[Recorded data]

━━━━━━━━━━━━━━━━━━━━━━━━━━━━━━

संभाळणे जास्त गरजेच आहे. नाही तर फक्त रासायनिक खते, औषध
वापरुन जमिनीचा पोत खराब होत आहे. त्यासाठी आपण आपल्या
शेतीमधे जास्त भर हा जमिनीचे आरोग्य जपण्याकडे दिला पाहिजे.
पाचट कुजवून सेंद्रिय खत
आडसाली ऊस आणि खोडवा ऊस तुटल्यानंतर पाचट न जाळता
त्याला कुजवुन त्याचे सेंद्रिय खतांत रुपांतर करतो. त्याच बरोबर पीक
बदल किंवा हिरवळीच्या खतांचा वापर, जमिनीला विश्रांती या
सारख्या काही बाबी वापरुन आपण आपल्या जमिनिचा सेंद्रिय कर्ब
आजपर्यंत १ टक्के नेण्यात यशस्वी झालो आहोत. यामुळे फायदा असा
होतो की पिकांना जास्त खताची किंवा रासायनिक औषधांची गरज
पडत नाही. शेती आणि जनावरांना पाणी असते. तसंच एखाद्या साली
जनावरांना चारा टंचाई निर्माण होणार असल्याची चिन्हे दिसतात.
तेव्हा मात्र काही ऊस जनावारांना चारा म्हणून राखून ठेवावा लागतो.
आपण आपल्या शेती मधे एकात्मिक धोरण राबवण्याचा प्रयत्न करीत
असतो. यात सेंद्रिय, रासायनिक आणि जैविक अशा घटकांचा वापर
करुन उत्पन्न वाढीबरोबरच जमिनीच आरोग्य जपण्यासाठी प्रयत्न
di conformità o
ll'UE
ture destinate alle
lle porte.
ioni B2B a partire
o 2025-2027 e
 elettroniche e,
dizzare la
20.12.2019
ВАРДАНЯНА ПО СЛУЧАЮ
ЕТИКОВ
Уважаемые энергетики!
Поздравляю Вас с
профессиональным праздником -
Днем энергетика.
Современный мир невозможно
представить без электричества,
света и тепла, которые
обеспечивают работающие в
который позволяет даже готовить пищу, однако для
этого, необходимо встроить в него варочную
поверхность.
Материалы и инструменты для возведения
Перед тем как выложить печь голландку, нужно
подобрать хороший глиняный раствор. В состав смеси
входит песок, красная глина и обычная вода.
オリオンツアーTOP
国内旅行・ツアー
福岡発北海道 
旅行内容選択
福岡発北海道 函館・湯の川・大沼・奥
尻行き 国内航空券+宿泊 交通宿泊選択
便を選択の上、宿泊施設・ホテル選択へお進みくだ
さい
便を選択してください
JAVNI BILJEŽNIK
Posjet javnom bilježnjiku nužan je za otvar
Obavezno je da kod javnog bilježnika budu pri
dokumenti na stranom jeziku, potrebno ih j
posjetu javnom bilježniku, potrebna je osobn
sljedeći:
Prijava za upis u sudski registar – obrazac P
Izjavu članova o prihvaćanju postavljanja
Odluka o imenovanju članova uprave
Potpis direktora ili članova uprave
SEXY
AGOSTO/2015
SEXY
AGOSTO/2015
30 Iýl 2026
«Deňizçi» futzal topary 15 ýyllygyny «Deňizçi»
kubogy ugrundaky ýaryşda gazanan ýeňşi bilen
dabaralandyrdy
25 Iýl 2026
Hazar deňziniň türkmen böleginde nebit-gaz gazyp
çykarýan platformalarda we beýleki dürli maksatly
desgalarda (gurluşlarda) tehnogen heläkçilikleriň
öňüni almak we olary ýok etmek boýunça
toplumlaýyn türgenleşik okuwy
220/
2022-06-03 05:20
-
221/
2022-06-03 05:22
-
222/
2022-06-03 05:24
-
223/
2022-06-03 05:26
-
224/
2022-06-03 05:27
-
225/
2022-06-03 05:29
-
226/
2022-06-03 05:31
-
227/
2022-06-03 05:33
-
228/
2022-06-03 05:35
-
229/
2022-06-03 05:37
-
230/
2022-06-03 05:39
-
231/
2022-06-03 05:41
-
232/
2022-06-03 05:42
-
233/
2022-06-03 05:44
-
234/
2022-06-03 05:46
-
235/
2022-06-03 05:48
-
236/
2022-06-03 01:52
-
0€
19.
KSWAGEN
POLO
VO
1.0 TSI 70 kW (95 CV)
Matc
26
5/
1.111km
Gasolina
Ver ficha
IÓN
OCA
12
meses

━━━━━━━━━━━━━━━━━━━━━━━━━━━━━━

__Your objective__. A complete answer gives every line of the records holding "uprave".

__Solution to this problem__.
Odluka o imenovanju članova uprave
Potpis direktora ili članova uprave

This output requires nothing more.